| Exercise inputs |
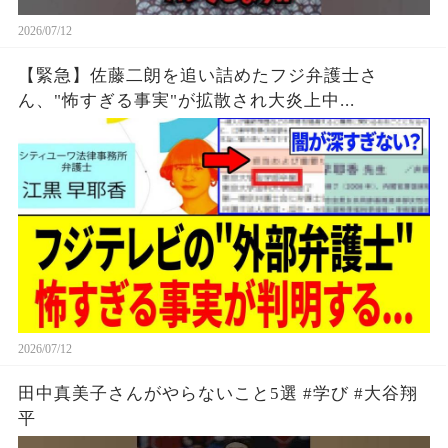
2026/07/12
【緊急】佐藤二朗を追い詰めたフジ弁護士さ
ん、"怖すぎる事実"が拡散され大炎上中...
2026/07/12
田中真美子さんがやらないこと5選 #学び #大谷翔
平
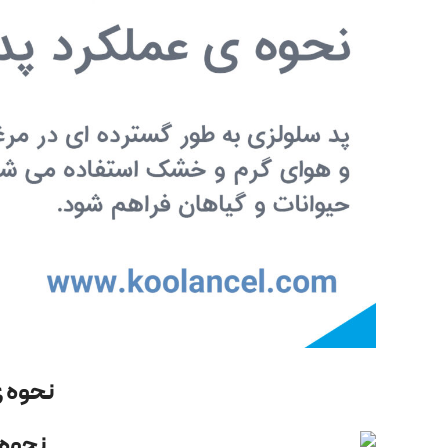
نحوه ی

| Assigned task |
Repeat each entry exactly. Pictures do not belong in the copy.

| Answer space |
2026/07/12
【緊急】佐藤二朗を追い詰めたフジ弁護士さ
ん、"怖すぎる事実"が拡散され大炎上中...
2026/07/12
田中真美子さんがやらないこと5選 #学び #大谷翔
平
نحوه ی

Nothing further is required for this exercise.